DATA EXTRACT =

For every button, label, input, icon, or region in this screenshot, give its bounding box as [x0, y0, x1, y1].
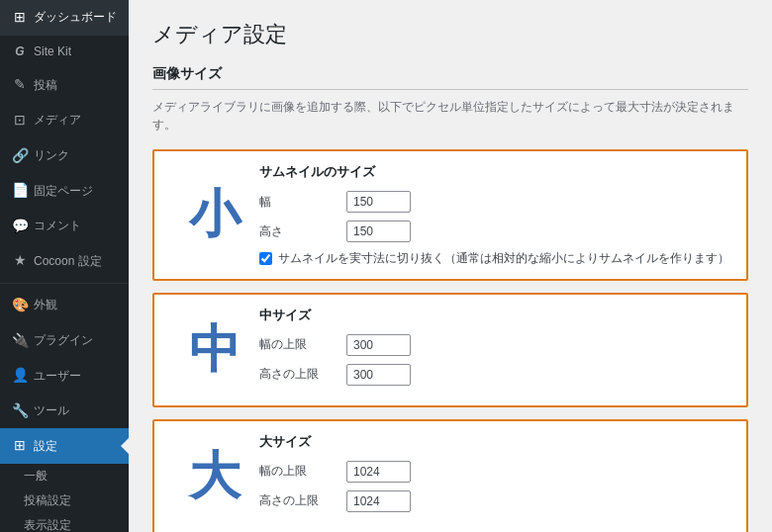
page-title: メディア設定 [152, 20, 748, 49]
cocoon-icon: ★ [12, 251, 28, 271]
medium-height-row: 高さの上限 [259, 364, 730, 386]
sidebar-item-label: コメント [34, 218, 81, 234]
sidebar-item-dashboard[interactable]: ⊞ ダッシュボード [0, 0, 129, 36]
users-icon: 👤 [12, 366, 28, 386]
sidebar-item-label: リンク [34, 147, 69, 164]
image-size-description: メディアライブラリに画像を追加する際、以下でピクセル単位指定したサイズによって最… [152, 98, 748, 133]
sidebar-item-sitekit[interactable]: G Site Kit [0, 36, 129, 68]
sidebar-item-cocoon[interactable]: ★ Cocoon 設定 [0, 243, 129, 279]
sidebar-item-label: メディア [34, 112, 81, 129]
sitekit-icon: G [12, 44, 28, 60]
thumbnail-content: サムネイルのサイズ 幅 高さ サムネイルを実寸法に切り抜く（通常は相対的な縮小に… [259, 163, 730, 267]
settings-icon: ⊞ [12, 436, 28, 456]
sidebar-separator [0, 283, 129, 284]
large-content: 大サイズ 幅の上限 高さの上限 [259, 433, 730, 520]
large-width-input[interactable] [346, 461, 411, 483]
thumbnail-crop-row: サムネイルを実寸法に切り抜く（通常は相対的な縮小によりサムネイルを作ります） [259, 250, 730, 267]
sidebar-item-label: プラグイン [34, 332, 93, 349]
sidebar: ⊞ ダッシュボード G Site Kit ✎ 投稿 ⊡ メディア 🔗 リンク 📄… [0, 0, 129, 532]
thumbnail-icon: 小 [170, 180, 259, 249]
links-icon: 🔗 [12, 146, 28, 166]
sidebar-item-label: 外観 [34, 297, 57, 313]
posts-icon: ✎ [12, 75, 28, 95]
thumbnail-width-label: 幅 [259, 194, 338, 211]
sidebar-item-label: Cocoon 設定 [34, 253, 102, 270]
thumbnail-size-box: 小 サムネイルのサイズ 幅 高さ サムネイルを実寸法に切り抜く（通常は相対的な縮… [152, 149, 748, 281]
thumbnail-width-row: 幅 [259, 191, 730, 213]
large-height-label: 高さの上限 [259, 492, 338, 509]
tools-icon: 🔧 [12, 401, 28, 421]
comments-icon: 💬 [12, 217, 28, 236]
medium-width-input[interactable] [346, 334, 411, 356]
large-size-box: 大 大サイズ 幅の上限 高さの上限 [152, 419, 748, 532]
sidebar-item-label: ツール [34, 402, 69, 419]
plugins-icon: 🔌 [12, 331, 28, 351]
medium-icon: 中 [170, 315, 259, 385]
dashboard-icon: ⊞ [12, 8, 28, 28]
sidebar-item-settings[interactable]: ⊞ 設定 [0, 428, 129, 464]
large-width-label: 幅の上限 [259, 463, 338, 480]
thumbnail-width-input[interactable] [346, 191, 411, 213]
medium-content: 中サイズ 幅の上限 高さの上限 [259, 307, 730, 394]
medium-height-label: 高さの上限 [259, 366, 338, 383]
image-size-section-title: 画像サイズ [152, 65, 748, 90]
thumbnail-title: サムネイルのサイズ [259, 163, 730, 181]
thumbnail-crop-checkbox[interactable] [259, 252, 272, 265]
sidebar-item-media[interactable]: ⊡ メディア [0, 103, 129, 138]
medium-title: 中サイズ [259, 307, 730, 324]
thumbnail-crop-label: サムネイルを実寸法に切り抜く（通常は相対的な縮小によりサムネイルを作ります） [278, 250, 729, 267]
sidebar-item-users[interactable]: 👤 ユーザー [0, 358, 129, 394]
medium-size-box: 中 中サイズ 幅の上限 高さの上限 [152, 293, 748, 407]
thumbnail-height-label: 高さ [259, 223, 338, 240]
media-icon: ⊡ [12, 111, 28, 131]
pages-icon: 📄 [12, 181, 28, 201]
thumbnail-height-row: 高さ [259, 221, 730, 242]
sidebar-item-comments[interactable]: 💬 コメント [0, 209, 129, 244]
large-width-row: 幅の上限 [259, 461, 730, 483]
sidebar-item-label: 設定 [34, 438, 57, 455]
sidebar-item-pages[interactable]: 📄 固定ページ [0, 173, 129, 209]
sidebar-item-label: Site Kit [34, 44, 71, 60]
sidebar-item-label: ダッシュボード [34, 9, 117, 26]
sidebar-item-tools[interactable]: 🔧 ツール [0, 394, 129, 429]
main-content: メディア設定 画像サイズ メディアライブラリに画像を追加する際、以下でピクセル単… [129, 0, 772, 532]
large-icon: 大 [170, 442, 259, 511]
sidebar-sub-writing[interactable]: 投稿設定 [0, 488, 129, 513]
medium-width-label: 幅の上限 [259, 336, 338, 353]
sidebar-item-label: ユーザー [34, 368, 81, 385]
sidebar-item-label: 投稿 [34, 77, 57, 94]
sidebar-item-posts[interactable]: ✎ 投稿 [0, 67, 129, 103]
sidebar-sub-reading[interactable]: 表示設定 [0, 513, 129, 532]
sidebar-item-appearance[interactable]: 🎨 外観 [0, 288, 129, 323]
sidebar-item-links[interactable]: 🔗 リンク [0, 138, 129, 174]
medium-width-row: 幅の上限 [259, 334, 730, 356]
large-height-row: 高さの上限 [259, 490, 730, 512]
medium-height-input[interactable] [346, 364, 411, 386]
sidebar-item-plugins[interactable]: 🔌 プラグイン [0, 323, 129, 359]
appearance-icon: 🎨 [12, 296, 28, 315]
large-title: 大サイズ [259, 433, 730, 451]
large-height-input[interactable] [346, 490, 411, 512]
sidebar-sub-general[interactable]: 一般 [0, 464, 129, 488]
thumbnail-height-input[interactable] [346, 221, 411, 242]
sidebar-item-label: 固定ページ [34, 183, 93, 200]
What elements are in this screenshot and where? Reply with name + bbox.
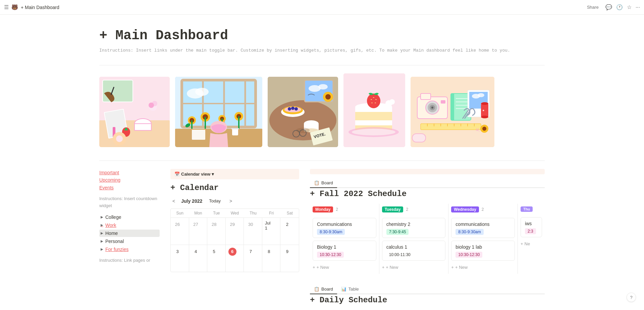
svg-rect-41 [192,130,205,140]
upcoming-link[interactable]: Upcoming [99,176,160,184]
wednesday-card-1[interactable]: communications 8:30-9:30am [451,218,515,238]
calendar-view-dropdown[interactable]: 📅 Calendar view ▾ [174,172,214,177]
cal-cell-jul5[interactable]: 5 [207,245,226,272]
help-button[interactable]: ? [627,293,636,302]
thursday-card-1-title: iws [525,221,538,226]
thursday-badge: Thu [521,206,533,212]
cal-week-2: 3 4 5 6 7 8 9 [171,245,299,272]
tuesday-card-2[interactable]: calculus 1 10:00-11:30 [382,241,446,261]
daily-table-tab[interactable]: 📊 Table [337,285,363,294]
next-month-button[interactable]: > [227,198,234,204]
events-link[interactable]: Events [99,184,160,191]
cal-cell-jun30[interactable]: 30 [244,218,262,245]
wednesday-card-1-time: 8:30-9:30am [455,229,483,235]
sidebar-instructions-2: Instructions: Link pages or [99,257,160,264]
svg-point-25 [195,88,209,96]
tuesday-card-1[interactable]: chemistry 2 7:30-9:45 [382,218,446,238]
svg-point-15 [116,135,123,142]
sidebar-item-personal[interactable]: ▶ Personal [99,238,160,245]
schedule-columns: Monday 2 Communications 8:30-9:30am Biol… [310,204,545,274]
board-tab-active[interactable]: 📋 Board [310,178,337,188]
daily-board-label: Board [321,287,333,292]
cal-cell-jul6[interactable]: 6 [226,245,244,272]
history-icon[interactable]: 🕐 [616,4,623,10]
svg-rect-70 [355,120,392,125]
svg-point-77 [371,103,373,103]
monday-card-1[interactable]: Communications 8:30-9:30am [313,218,376,238]
monday-card-2-time: 10:30-12:30 [317,252,344,258]
schedule-header-bar [310,169,545,174]
daily-board-icon: 📋 [314,287,319,292]
thursday-card-1-time: 2:3 [525,228,536,234]
tuesday-card-2-time: 10:00-11:30 [386,252,413,258]
wednesday-header: Wednesday 2 [451,204,515,215]
daily-board-tab[interactable]: 📋 Board [310,285,337,294]
tuesday-card-1-time: 7:30-9:45 [386,229,409,235]
important-link[interactable]: Important [99,169,160,176]
svg-rect-69 [355,112,392,120]
cal-cell-jun28[interactable]: 28 [207,218,226,245]
svg-point-73 [367,94,380,108]
svg-point-10 [149,103,154,108]
plus-icon-monday: + [313,265,315,270]
comment-icon[interactable]: 💬 [605,4,612,10]
cal-day-sat: Sat [280,209,299,218]
hamburger-icon[interactable]: ☰ [4,4,9,10]
calendar-month: July 2022 [181,198,202,204]
gallery-divider [99,161,545,161]
monday-card-2[interactable]: Biology 1 10:30-12:30 [313,241,376,261]
cal-cell-jul1[interactable]: Jul 1 [262,218,281,245]
tuesday-badge: Tuesday [382,206,404,212]
cal-cell-jun26[interactable]: 26 [171,218,189,245]
cal-cell-jul7[interactable]: 7 [244,245,262,272]
cal-cell-jul8[interactable]: 8 [262,245,281,272]
left-sidebar: Important Upcoming Events Instructions: … [99,169,160,310]
daily-schedule-title: + Daily Schedule [310,296,545,305]
chevron-right-icon: ▶ [101,215,103,219]
cal-cell-jun29[interactable]: 29 [226,218,244,245]
board-tab-icon: 📋 [314,180,319,185]
board-tab-label: Board [321,180,333,185]
svg-point-80 [389,99,395,105]
thursday-card-1[interactable]: iws 2:3 [521,217,542,237]
monday-card-2-title: Biology 1 [317,244,372,250]
wednesday-count: 2 [482,207,484,212]
calendar-nav: < July 2022 Today > [170,198,299,204]
top-bar-right: Share 💬 🕐 ☆ ··· [584,3,640,11]
svg-rect-43 [231,128,239,129]
cal-cell-jul3[interactable]: 3 [171,245,189,272]
more-icon[interactable]: ··· [636,4,640,10]
svg-rect-120 [412,134,426,142]
today-button[interactable]: Today [206,198,223,204]
star-icon[interactable]: ☆ [627,4,632,10]
cal-cell-jul9[interactable]: 9 [280,245,299,272]
cal-cell-jul2[interactable]: 2 [280,218,299,245]
wednesday-add-new[interactable]: + + New [451,263,515,271]
monday-add-new[interactable]: + + New [313,263,376,271]
share-button[interactable]: Share [584,3,601,11]
wednesday-card-2[interactable]: biology 1 lab 10:30-12:30 [451,241,515,261]
sidebar-item-work[interactable]: ▶ Work [99,222,160,229]
sidebar-item-funzies[interactable]: ▶ For funzies [99,246,160,253]
cal-cell-jul4[interactable]: 4 [189,245,208,272]
sidebar-instructions-1: Instructions: Insert countdown widget [99,195,160,209]
cal-cell-jun27[interactable]: 27 [189,218,208,245]
top-divider [99,65,545,65]
svg-rect-32 [205,117,206,130]
plus-icon-wednesday: + [451,265,454,270]
monday-card-1-time: 8:30-9:30am [317,229,345,235]
svg-point-78 [375,103,376,103]
page-subtitle: Instructions: Insert links under the mai… [99,47,545,54]
page-emoji: 🐻 [11,4,18,10]
thursday-add-new[interactable]: + Ne [521,240,542,248]
tuesday-add-new[interactable]: + + New [382,263,446,271]
prev-month-button[interactable]: < [170,198,177,204]
cal-day-mon: Mon [189,209,208,218]
sidebar-item-home[interactable]: ▶ Home [99,230,160,237]
svg-point-55 [294,107,298,111]
cal-day-thu: Thu [244,209,262,218]
monday-badge: Monday [313,206,333,212]
sidebar-item-college[interactable]: ▶ College [99,213,160,221]
wednesday-card-2-time: 10:30-12:30 [455,252,482,258]
sidebar-label-home: Home [105,231,118,236]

DIRECTIONS FOR THIS TASK =
If a line of the data above contains "wednesday", copy it out.

YOUR RESPONSE =
wednesday-card-1[interactable]: communications 8:30-9:30am [451,218,515,238]
wednesday-card-1-time: 8:30-9:30am [455,229,483,235]
wednesday-header: Wednesday 2 [451,204,515,215]
wednesday-count: 2 [482,207,484,212]
wednesday-add-new[interactable]: + + New [451,263,515,271]
wednesday-card-2[interactable]: biology 1 lab 10:30-12:30 [451,241,515,261]
plus-icon-wednesday: + [451,265,454,270]
wednesday-card-2-time: 10:30-12:30 [455,252,482,258]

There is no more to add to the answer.